Stored data entries
□ □ □ □ □ □ □

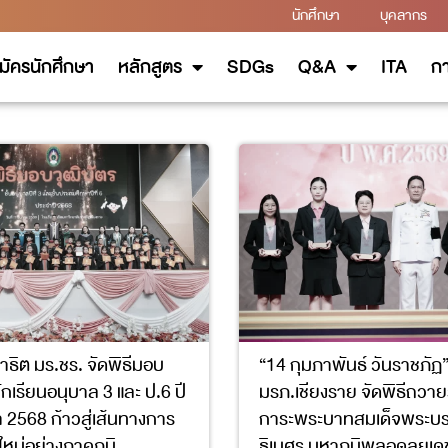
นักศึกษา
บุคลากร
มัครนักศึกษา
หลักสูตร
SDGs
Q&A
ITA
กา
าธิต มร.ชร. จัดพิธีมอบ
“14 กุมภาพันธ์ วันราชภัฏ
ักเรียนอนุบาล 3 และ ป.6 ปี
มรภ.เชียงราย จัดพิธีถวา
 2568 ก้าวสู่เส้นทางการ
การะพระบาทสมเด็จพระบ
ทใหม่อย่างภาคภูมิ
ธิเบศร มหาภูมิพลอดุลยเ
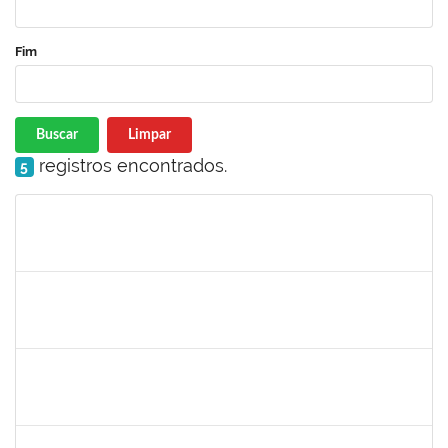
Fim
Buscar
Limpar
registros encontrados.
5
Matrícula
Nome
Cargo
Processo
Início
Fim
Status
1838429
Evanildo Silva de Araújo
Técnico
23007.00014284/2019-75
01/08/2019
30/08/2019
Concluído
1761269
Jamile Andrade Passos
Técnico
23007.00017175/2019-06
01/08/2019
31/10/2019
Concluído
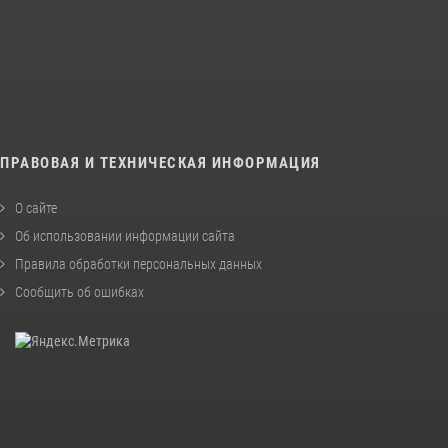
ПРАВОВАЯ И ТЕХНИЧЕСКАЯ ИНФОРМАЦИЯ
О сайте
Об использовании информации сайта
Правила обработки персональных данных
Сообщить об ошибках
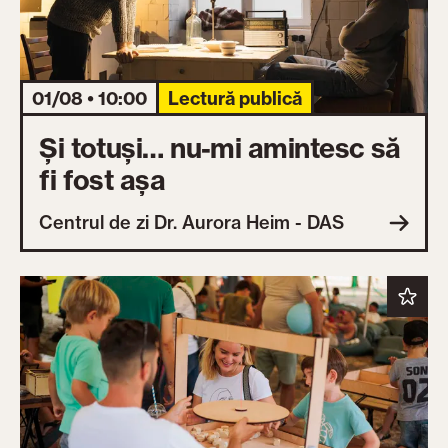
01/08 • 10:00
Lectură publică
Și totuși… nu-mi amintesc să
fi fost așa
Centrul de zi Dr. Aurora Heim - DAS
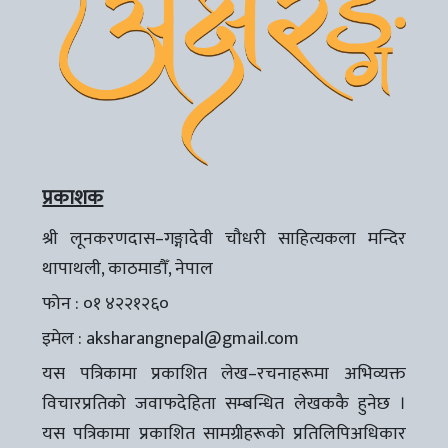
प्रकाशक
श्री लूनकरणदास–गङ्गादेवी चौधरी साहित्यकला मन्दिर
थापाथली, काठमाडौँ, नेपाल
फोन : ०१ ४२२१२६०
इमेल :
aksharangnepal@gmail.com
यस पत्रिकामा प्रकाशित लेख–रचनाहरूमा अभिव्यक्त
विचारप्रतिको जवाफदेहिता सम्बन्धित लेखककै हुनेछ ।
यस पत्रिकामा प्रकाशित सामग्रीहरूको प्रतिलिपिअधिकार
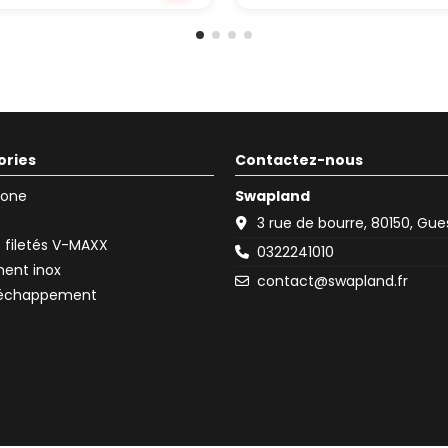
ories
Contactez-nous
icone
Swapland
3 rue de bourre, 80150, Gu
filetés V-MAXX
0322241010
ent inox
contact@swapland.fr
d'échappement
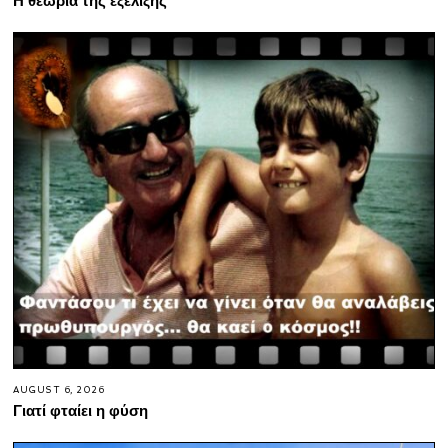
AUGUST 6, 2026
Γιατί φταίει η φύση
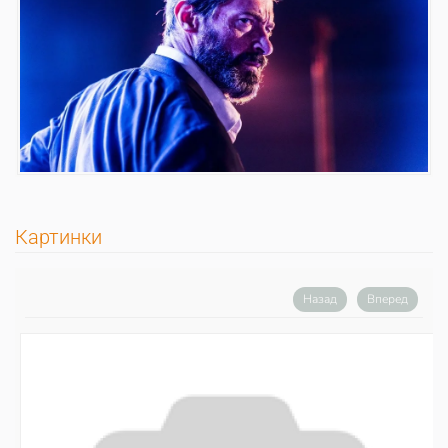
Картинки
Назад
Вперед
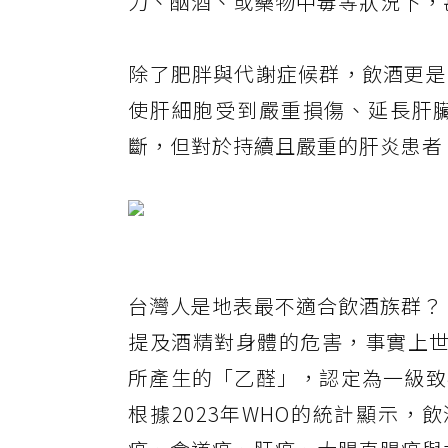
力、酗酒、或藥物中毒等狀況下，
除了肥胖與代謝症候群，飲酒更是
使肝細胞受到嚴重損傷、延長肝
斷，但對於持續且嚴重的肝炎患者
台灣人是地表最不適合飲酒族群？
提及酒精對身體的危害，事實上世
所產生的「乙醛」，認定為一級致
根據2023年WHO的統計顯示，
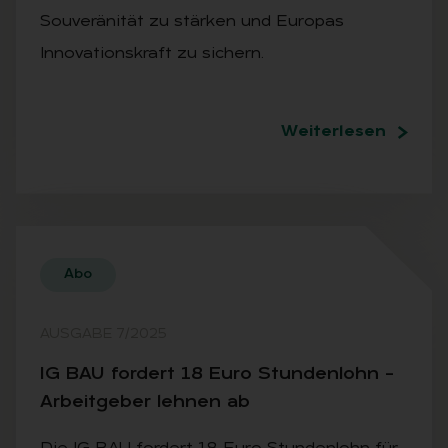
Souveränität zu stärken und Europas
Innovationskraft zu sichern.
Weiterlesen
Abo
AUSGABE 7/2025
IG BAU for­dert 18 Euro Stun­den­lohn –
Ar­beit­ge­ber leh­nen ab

□ □ □ □ □ □ □

-- Work item --
In your copy, omit the pictures and restate every line of the data word for word.

-- Solved exercise --
นักศึกษา
บุคลากร
มัครนักศึกษา
หลักสูตร
SDGs
Q&A
ITA
กา
าธิต มร.ชร. จัดพิธีมอบ
“14 กุมภาพันธ์ วันราชภัฏ
ักเรียนอนุบาล 3 และ ป.6 ปี
มรภ.เชียงราย จัดพิธีถวา
 2568 ก้าวสู่เส้นทางการ
การะพระบาทสมเด็จพระบ
ทใหม่อย่างภาคภูมิ
ธิเบศร มหาภูมิพลอดุลยเ
Fim
Buscar
Limpar
registros encontrados.
5
Matrícula
Nome
Cargo
Processo
Início
Fim
Status
1838429
Evanildo Silva de Araújo
Técnico
23007.00014284/2019-75
01/08/2019
30/08/2019
Concluído
1761269
Jamile Andrade Passos
Técnico
23007.00017175/2019-06
01/08/2019
31/10/2019
Concluído
ПРАВОВАЯ И ТЕХНИЧЕСКАЯ ИНФОРМАЦИЯ
О сайте
Об использовании информации сайта
Правила обработки персональных данных
Сообщить об ошибках
01/08 • 10:00
Lectură publică
Și totuși… nu-mi amintesc să
fi fost așa
Centrul de zi Dr. Aurora Heim - DAS
प्रकाशक
श्री लूनकरणदास–गङ्गादेवी चौधरी साहित्यकला मन्दिर
थापाथली, काठमाडौँ, नेपाल
फोन : ०१ ४२२१२६०
इमेल :
aksharangnepal@gmail.com
यस पत्रिकामा प्रकाशित लेख–रचनाहरूमा अभिव्यक्त
विचारप्रतिको जवाफदेहिता सम्बन्धित लेखककै हुनेछ ।
यस पत्रिकामा प्रकाशित सामग्रीहरूको प्रतिलिपिअधिकार
ories
Contactez-nous
icone
Swapland
3 rue de bourre, 80150, Gu
filetés V-MAXX
0322241010
ent inox
contact@swapland.fr
d'échappement
AUGUST 6, 2026
Γιατί φταίει η φύση
Картинки
Назад
Вперед
力、酗酒、或藥物中毒等狀況下，
除了肥胖與代謝症候群，飲酒更是
使肝細胞受到嚴重損傷、延長肝
斷，但對於持續且嚴重的肝炎患者
台灣人是地表最不適合飲酒族群？
提及酒精對身體的危害，事實上世
所產生的「乙醛」，認定為一級致
根據2023年WHO的統計顯示，
Souveränität zu stärken und Europas
Innovationskraft zu sichern.
Weiterlesen
Abo
AUSGABE 7/2025
IG BAU for­dert 18 Euro Stun­den­lohn –
Ar­beit­ge­ber leh­nen ab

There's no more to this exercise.